• Exercise aim:
Would you please copy every line from the records that contains the word "Virginia"?
──────────
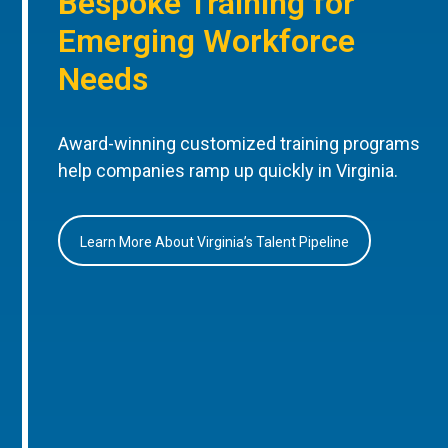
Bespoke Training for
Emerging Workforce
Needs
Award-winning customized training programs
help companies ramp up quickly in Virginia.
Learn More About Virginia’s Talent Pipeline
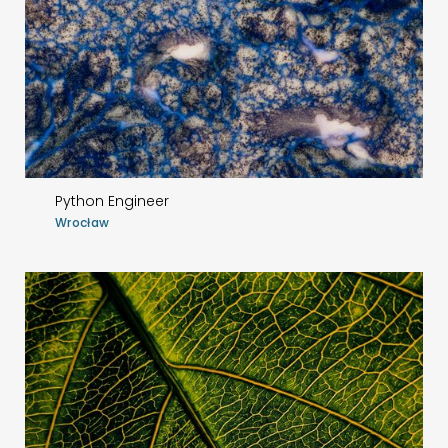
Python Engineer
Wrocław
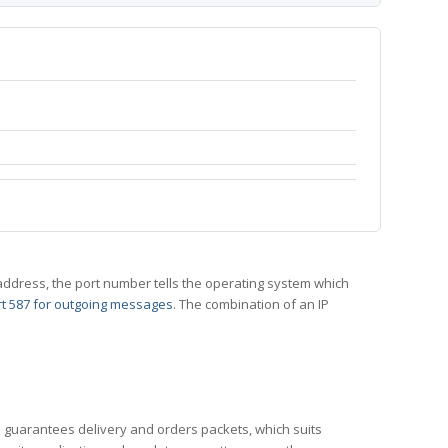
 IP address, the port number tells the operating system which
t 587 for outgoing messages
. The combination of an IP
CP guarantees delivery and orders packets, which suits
──────────
• Exercise response:
help companies ramp up quickly in Virginia.
Learn More About Virginia’s Talent Pipeline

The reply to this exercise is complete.